YOUR ASSIGNMENT:
The response must be made up of the lines in the entries below that contain "Close".

EXERCISE MATERIAL:
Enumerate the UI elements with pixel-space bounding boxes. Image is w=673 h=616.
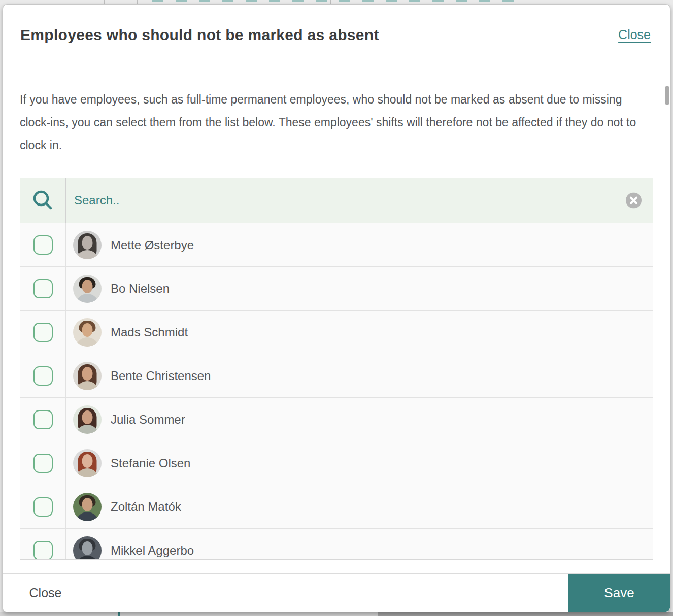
employee-avatar (73, 536, 102, 560)
modal-body: If you have employees, such as full-time… (3, 65, 670, 560)
page-background-bottom (0, 612, 673, 616)
employee-avatar (73, 231, 102, 259)
checkbox-cell[interactable] (20, 223, 66, 266)
employee-avatar (73, 318, 102, 347)
background-gridline (104, 0, 105, 4)
checkbox-cell[interactable] (20, 267, 66, 310)
search-icon-cell (20, 178, 66, 223)
employee-row: Mads Schmidt (20, 311, 653, 354)
employee-name: Stefanie Olsen (111, 456, 190, 470)
employee-row: Mikkel Aggerbo (20, 529, 653, 560)
employee-checkbox[interactable] (33, 235, 53, 255)
employee-name: Bo Nielsen (111, 282, 170, 296)
employee-list: Mette Østerbye Bo Nielsen (20, 178, 653, 560)
employee-info: Zoltán Matók (66, 485, 653, 528)
search-bar (20, 178, 653, 223)
employee-info: Stefanie Olsen (66, 441, 653, 485)
modal-scrollbar-thumb[interactable] (665, 86, 669, 105)
background-gridline (137, 0, 138, 4)
employee-row: Stefanie Olsen (20, 441, 653, 485)
employee-checkbox[interactable] (33, 279, 53, 298)
checkbox-cell[interactable] (20, 485, 66, 528)
modal-close-link[interactable]: Close (618, 27, 651, 42)
footer-spacer (88, 574, 568, 612)
modal-footer: Close Save (3, 573, 670, 612)
employee-info: Mette Østerbye (66, 223, 653, 266)
employee-info: Julia Sommer (66, 398, 653, 441)
checkbox-cell[interactable] (20, 441, 66, 485)
employee-row: Zoltán Matók (20, 485, 653, 529)
employee-checkbox[interactable] (33, 410, 53, 429)
search-input[interactable] (74, 193, 583, 208)
background-gridline (330, 0, 331, 4)
employee-info: Mikkel Aggerbo (66, 529, 653, 560)
background-schedule-cells (152, 0, 514, 2)
checkbox-cell[interactable] (20, 529, 66, 560)
employee-checkbox[interactable] (33, 541, 53, 560)
background-accent-mark (118, 612, 120, 616)
checkbox-cell[interactable] (20, 311, 66, 354)
employee-avatar (73, 405, 102, 434)
employee-name: Bente Christensen (111, 369, 211, 383)
employee-checkbox[interactable] (33, 497, 53, 517)
absent-exceptions-modal: Employees who should not be marked as ab… (3, 4, 670, 612)
employee-checkbox[interactable] (33, 323, 53, 342)
employee-name: Mette Østerbye (111, 238, 194, 252)
save-button[interactable]: Save (568, 574, 670, 612)
employee-checkbox[interactable] (33, 366, 53, 386)
employee-avatar (73, 449, 102, 477)
employee-info: Bo Nielsen (66, 267, 653, 310)
modal-title: Employees who should not be marked as ab… (20, 26, 379, 44)
modal-description: If you have employees, such as full-time… (20, 88, 647, 157)
circle-x-icon (626, 193, 642, 209)
employee-name: Mads Schmidt (111, 325, 188, 339)
employee-info: Bente Christensen (66, 354, 653, 397)
employee-row: Bente Christensen (20, 354, 653, 398)
employee-info: Mads Schmidt (66, 311, 653, 354)
employee-name: Zoltán Matók (111, 500, 181, 514)
search-icon (31, 189, 55, 212)
employee-checkbox[interactable] (33, 454, 53, 473)
employee-row: Bo Nielsen (20, 267, 653, 311)
checkbox-cell[interactable] (20, 398, 66, 441)
search-input-cell (66, 178, 653, 223)
employee-row: Mette Østerbye (20, 223, 653, 267)
employee-row: Julia Sommer (20, 398, 653, 441)
checkbox-cell[interactable] (20, 354, 66, 397)
horizontal-scrollbar[interactable] (378, 612, 673, 616)
employee-name: Mikkel Aggerbo (111, 543, 194, 558)
employee-avatar (73, 275, 102, 303)
employee-avatar (73, 493, 102, 521)
modal-header: Employees who should not be marked as ab… (3, 5, 670, 65)
employee-name: Julia Sommer (111, 413, 185, 427)
clear-search-button[interactable] (626, 193, 642, 209)
footer-close-button[interactable]: Close (3, 574, 88, 612)
employee-avatar (73, 362, 102, 390)
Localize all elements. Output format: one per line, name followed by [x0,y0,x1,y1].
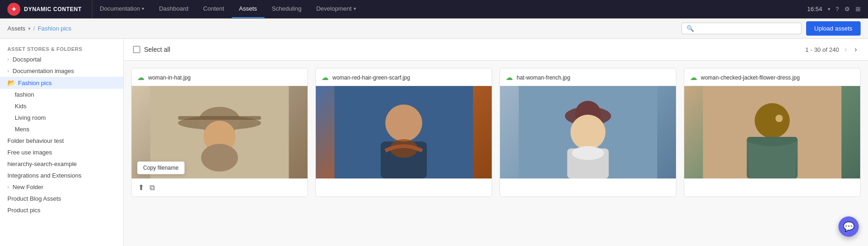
asset-card-footer [500,178,676,186]
chevron-down-icon: ▾ [828,6,830,12]
content-toolbar: Select all 1 - 30 of 240 ‹ › [124,39,868,61]
upload-assets-button[interactable]: Upload assets [806,21,861,36]
breadcrumb-separator: / [33,25,35,32]
asset-card[interactable]: ☁ woman-red-hair-green-scarf.jpg [315,68,492,197]
asset-card-footer [684,178,860,186]
asset-card-header: ☁ woman-checked-jacket-fllower-dress.jpg [684,68,860,86]
sidebar-item-living-room[interactable]: Living room [0,112,123,123]
gear-icon[interactable]: ⚙ [844,6,850,12]
sidebar-item-label: Free use images [7,149,52,156]
sidebar-item-label: Kids [15,103,26,110]
nav-item-assets[interactable]: Assets [232,0,265,18]
svg-point-15 [572,146,604,160]
chevron-right-icon: › [7,57,9,62]
sidebar-item-docsportal[interactable]: › Docsportal [0,54,123,65]
logo-text: DYNAMIC CONTENT [24,6,82,12]
breadcrumb-arrow: ▾ [28,26,30,31]
folder-open-icon: 📂 [7,79,15,86]
nav-item-scheduling[interactable]: Scheduling [265,0,309,18]
nav-item-content[interactable]: Content [196,0,232,18]
sidebar-item-label: Product Blog Assets [7,195,61,202]
help-icon[interactable]: ? [836,6,839,12]
breadcrumb-assets[interactable]: Assets [7,25,25,32]
sub-header-right: 🔍 Upload assets [681,21,861,36]
svg-point-13 [571,115,606,150]
asset-image [684,86,860,178]
nav-item-dashboard[interactable]: Dashboard [151,0,196,18]
sidebar-item-label: Product pics [7,207,41,214]
sidebar-item-label: Mens [15,126,30,133]
nav-item-documentation[interactable]: Documentation ▾ [92,0,151,18]
sidebar-item-label: Documentation images [12,68,74,74]
asset-card[interactable]: ☁ woman-in-hat.jpg Copy filename [131,68,308,197]
chat-bubble-button[interactable]: 💬 [838,216,859,237]
asset-filename: woman-in-hat.jpg [148,74,191,81]
sidebar-item-label: Integrations and Extensions [7,172,81,179]
sidebar-item-new-folder[interactable]: › New Folder [0,181,123,193]
asset-card-footer: ⬆ ⧉ [132,178,307,197]
chevron-down-icon: ▾ [142,6,144,11]
sidebar-item-label: Folder behaviour test [7,137,64,144]
asset-image [316,86,492,178]
asset-image [500,86,676,178]
nav-time: 16:54 [807,6,822,12]
asset-card-footer [316,178,492,186]
chevron-right-icon: › [7,68,9,74]
cloud-icon: ☁ [690,73,697,82]
asset-filename: woman-checked-jacket-fllower-dress.jpg [701,74,800,81]
upload-icon[interactable]: ⬆ [137,182,145,193]
sidebar-item-fashion[interactable]: fashion [0,89,123,100]
sidebar-item-mens[interactable]: Mens [0,123,123,135]
sidebar-item-product-blog-assets[interactable]: Product Blog Assets [0,193,123,204]
svg-point-4 [201,144,238,172]
cloud-icon: ☁ [321,73,329,82]
search-icon: 🔍 [687,25,694,32]
asset-grid: ☁ woman-in-hat.jpg Copy filename [124,61,868,204]
next-page-button[interactable]: › [853,44,859,55]
select-all-label: Select all [144,46,170,53]
asset-card[interactable]: ☁ hat-woman-french.jpg [500,68,676,197]
asset-card[interactable]: ☁ woman-checked-jacket-fllower-dress.jpg [684,68,861,197]
chevron-down-icon: ▾ [354,6,356,11]
asset-card-header: ☁ woman-red-hair-green-scarf.jpg [316,68,492,86]
top-navigation: ✦ DYNAMIC CONTENT Documentation ▾ Dashbo… [0,0,868,18]
nav-item-development[interactable]: Development ▾ [309,0,363,18]
cloud-icon: ☁ [506,73,513,82]
sidebar-item-label: fashion [15,91,34,98]
sidebar-item-label: Fashion pics [18,80,52,86]
nav-right: 16:54 ▾ ? ⚙ ⊞ [800,6,868,12]
prev-page-button[interactable]: ‹ [843,44,849,55]
search-box[interactable]: 🔍 [681,23,802,34]
select-all-checkbox[interactable] [133,46,140,53]
sidebar-item-documentation-images[interactable]: › Documentation images [0,65,123,77]
nav-items: Documentation ▾ Dashboard Content Assets… [92,0,800,18]
chat-icon: 💬 [843,221,855,232]
breadcrumb: Assets ▾ / Fashion pics [7,25,72,32]
sidebar-item-label: Living room [15,114,46,121]
sidebar-item-free-use-images[interactable]: Free use images [0,147,123,158]
content-area: Select all 1 - 30 of 240 ‹ › ☁ woman-in-… [124,39,868,246]
cloud-icon: ☁ [137,73,145,82]
pagination-text: 1 - 30 of 240 [805,46,839,53]
sidebar-item-label: New Folder [12,184,43,191]
asset-card-header: ☁ woman-in-hat.jpg [132,68,307,86]
search-input[interactable] [697,25,796,32]
sub-header: Assets ▾ / Fashion pics 🔍 Upload assets [0,18,868,39]
sidebar-item-label: Docsportal [12,56,41,63]
svg-rect-5 [178,116,261,120]
chevron-right-icon: › [7,184,9,190]
logo[interactable]: ✦ DYNAMIC CONTENT [0,0,92,18]
sidebar-item-integrations[interactable]: Integrations and Extensions [0,170,123,181]
sidebar-item-folder-behaviour-test[interactable]: Folder behaviour test [0,135,123,147]
asset-filename: hat-woman-french.jpg [517,74,570,81]
pagination: 1 - 30 of 240 ‹ › [805,44,859,55]
select-all-area[interactable]: Select all [133,46,170,53]
sidebar-item-hierarchy-search[interactable]: hierarchy-search-example [0,158,123,170]
copy-icon[interactable]: ⧉ [149,183,156,193]
logo-icon: ✦ [7,3,20,16]
sidebar-item-kids[interactable]: Kids [0,100,123,112]
grid-icon[interactable]: ⊞ [856,6,861,12]
sidebar-item-product-pics[interactable]: Product pics [0,204,123,216]
sidebar: Asset stores & folders › Docsportal › Do… [0,39,124,246]
sidebar-item-fashion-pics[interactable]: 📂 Fashion pics [0,77,123,89]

SOLUTION TO THE EXERCISE:
modal-close-link[interactable]: Close (618, 27, 651, 42)
modal-footer: Close Save (3, 573, 670, 612)
footer-close-button[interactable]: Close (3, 574, 88, 612)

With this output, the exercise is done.